My Hero Academia: Two Heroes (僕のヒーローアカデミア THE MOVIE 〜2人の〜, Boku no Hīrō Akademia za Mūbī: Futari no Hīrō) is a 2018 Japanese animated superhero film based on an original story featuring the characters of My Hero Academia manga series by Kōhei Horikoshi. Produced by Bones and distributed by Toho, the film is directed by Kenji Nagasaki from a script written by Yōsuke Kuroda and features an ensemble cast that includes Daiki Yamashita, Kenta Miyake, Mirai Shida, Katsuhisa Namase, Nobuhiko Okamoto, Ayane Sakura, Kaito Ishikawa, Yuki Kaji, Marina Inoue, Toshiki Masuda, Ryō Hirohashi, Tasuku Hatanaka, Kei Shindō, and Rikiya Koyama. In the film, taking place between the Final Exams and the Forest Training Camp story arcs of the manga, Izuku Midoriya / Deku accompanies Toshinori Yagi / All Might in visiting his old friend at I-Island when Villains attack the artificial moving island.

A film of the franchise was announced in December 2017, with Nagasaki, Kuroda, and Yoshihiko Umakoshi confirming a few days later their return from My Hero Academia anime television series to direct the film, write the script, and design the characters, respectively. Original characters in the film were announced in April and June 2018.

My Hero Academia: Two Heroes premiered in Los Angeles on July 5, 2018, and was released in Japan on August 3, with a limited release in the United States and Canada from September 25 to October 2. The film grossed  million worldwide with positive reviews from critics. It won the Crunchyroll Anime Award for Best Film, and received nominations at the IGN Awards and Newtype Anime Awards. It was followed by three films: My Hero Academia: Heroes Rising (2019), My Hero Academia: World Heroes' Mission (2021), and My Hero Academia: You're Next (2024).

==Plot==
In the past, a young All Might, while as an exchange student in California, deals with a group of villains who have robbed a casino. He is aided by his classmate and friend, David Shield, who eventually becomes a scientist and works with him to design many of his suits.
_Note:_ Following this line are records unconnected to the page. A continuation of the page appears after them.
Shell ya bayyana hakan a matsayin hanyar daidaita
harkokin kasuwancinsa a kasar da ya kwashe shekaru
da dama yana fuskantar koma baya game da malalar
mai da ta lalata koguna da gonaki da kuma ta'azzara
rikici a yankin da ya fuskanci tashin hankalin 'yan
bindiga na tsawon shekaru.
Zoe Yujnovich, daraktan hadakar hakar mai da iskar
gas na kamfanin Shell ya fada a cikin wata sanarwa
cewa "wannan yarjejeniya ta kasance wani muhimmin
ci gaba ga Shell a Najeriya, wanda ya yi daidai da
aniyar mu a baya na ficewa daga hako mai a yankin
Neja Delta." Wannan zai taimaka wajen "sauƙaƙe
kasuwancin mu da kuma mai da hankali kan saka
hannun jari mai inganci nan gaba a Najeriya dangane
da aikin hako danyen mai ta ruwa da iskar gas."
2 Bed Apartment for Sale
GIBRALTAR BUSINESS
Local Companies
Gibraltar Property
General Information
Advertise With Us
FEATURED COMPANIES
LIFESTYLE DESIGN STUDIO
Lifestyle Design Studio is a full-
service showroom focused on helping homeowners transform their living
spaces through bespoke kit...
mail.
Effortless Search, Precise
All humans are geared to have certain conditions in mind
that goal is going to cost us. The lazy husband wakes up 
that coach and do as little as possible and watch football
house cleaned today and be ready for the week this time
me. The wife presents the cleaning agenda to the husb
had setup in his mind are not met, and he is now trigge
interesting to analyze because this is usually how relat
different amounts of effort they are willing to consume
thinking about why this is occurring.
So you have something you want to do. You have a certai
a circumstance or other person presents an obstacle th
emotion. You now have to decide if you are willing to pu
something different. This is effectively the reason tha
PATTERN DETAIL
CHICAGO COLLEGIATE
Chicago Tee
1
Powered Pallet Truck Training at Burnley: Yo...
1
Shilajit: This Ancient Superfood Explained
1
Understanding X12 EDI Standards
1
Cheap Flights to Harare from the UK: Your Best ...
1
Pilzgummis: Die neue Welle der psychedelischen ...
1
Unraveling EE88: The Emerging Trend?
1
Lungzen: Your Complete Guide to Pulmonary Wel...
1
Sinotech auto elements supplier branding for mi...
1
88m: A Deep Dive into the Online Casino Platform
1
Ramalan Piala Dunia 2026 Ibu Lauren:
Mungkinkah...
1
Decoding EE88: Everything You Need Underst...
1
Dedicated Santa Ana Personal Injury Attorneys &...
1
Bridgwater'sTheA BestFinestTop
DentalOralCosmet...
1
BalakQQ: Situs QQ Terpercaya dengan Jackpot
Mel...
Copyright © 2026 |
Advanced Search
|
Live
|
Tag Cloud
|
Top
In the present, during his summer break, All Might brings Izuku Midoriya with him to I-Island, a floating city island, in response to an invitation from David's daughter, Melissa, to surprise her father. During their reunion, David runs a test with All Might and learns that his Quirk is nearly depleted, becoming horrified as he believes that All Might will no longer be able to fulfill his role as the Symbol of Peace. Meanwhile, Melissa shows Izuku around the island and unexpectedly encounters Izuku's classmates from Class 1-A, who have all been invited to the island for various reasons. After enjoying the island's events, Melissa invites them to a formal party being held with all the Heroes present. Prior to the party, Melissa confesses to Izuku that she is Quirkless, a revelation that astonishes him due to him also originally being Quirkless. She then presents him with a "Full Gauntlet", a mechanical arm device that enables him to harness the full potential of his Quirk without suffering any harm.
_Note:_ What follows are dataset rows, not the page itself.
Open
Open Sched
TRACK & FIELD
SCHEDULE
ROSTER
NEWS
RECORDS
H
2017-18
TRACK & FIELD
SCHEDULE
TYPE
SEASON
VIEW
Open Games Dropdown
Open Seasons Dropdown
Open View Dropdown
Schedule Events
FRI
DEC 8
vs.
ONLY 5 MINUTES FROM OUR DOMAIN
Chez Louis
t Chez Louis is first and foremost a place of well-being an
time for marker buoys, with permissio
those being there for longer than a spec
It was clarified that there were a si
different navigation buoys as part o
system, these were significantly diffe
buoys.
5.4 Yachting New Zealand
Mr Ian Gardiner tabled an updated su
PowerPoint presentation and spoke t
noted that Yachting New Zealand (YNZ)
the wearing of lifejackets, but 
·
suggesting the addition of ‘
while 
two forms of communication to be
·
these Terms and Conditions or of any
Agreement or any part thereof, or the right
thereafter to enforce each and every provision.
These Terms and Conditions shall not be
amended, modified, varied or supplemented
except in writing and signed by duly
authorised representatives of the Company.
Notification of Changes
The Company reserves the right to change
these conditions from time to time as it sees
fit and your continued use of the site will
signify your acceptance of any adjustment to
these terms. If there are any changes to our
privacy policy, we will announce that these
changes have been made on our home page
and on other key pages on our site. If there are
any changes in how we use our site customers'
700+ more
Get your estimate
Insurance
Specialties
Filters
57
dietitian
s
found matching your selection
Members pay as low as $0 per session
Meanwhile, Wolfram, a terrorist villain who had secretly arrived on the island, takes control of the island's security system during the party and threatens to kill its residents. He restrains all of the attending Heroes, including All Might, and takes David and his assistant, Samuel Abraham, hostage to break into the island's vault. Izuku, Melissa, and some of Class 1-A at the party manage to evade the attackers, and they decide to save the hostages by reaching the top of the building and deactivating the security system. Discovering their presence, Wolfram deploys enemy forces to stop them, forcing the group to be split up as they deal with the Villains and security bots. Eventually, Izuku and Melissa are the only ones left who manage to climb to the top.

At the top of the tower, they discover that David and Samuel orchestrated the night's events. They had hired fake Villains to cause a distraction in order to retrieve their greatest invention – a headset that maximizes the power of a person's Quirk – which had been confiscated and sealed away by the project's sponsors. David wishes to give it to All Might so that he can maintain his role as the Symbol of Peace. However, Wolfram arrives and reveals that he is a real Villain, hired by Samuel to retrieve the headset for himself. He steals it and attempts to kill Samuel and Melissa, but David and Izuku save them. Wolfram holds off Izuku, kidnaps David, and escapes to the rooftop. Izuku fails to prevent Wolfram from taking off in a helicopter with David, but Melissa takes control of the security system and frees the Heroes. All Might reaches the roof and stops the helicopter from escaping.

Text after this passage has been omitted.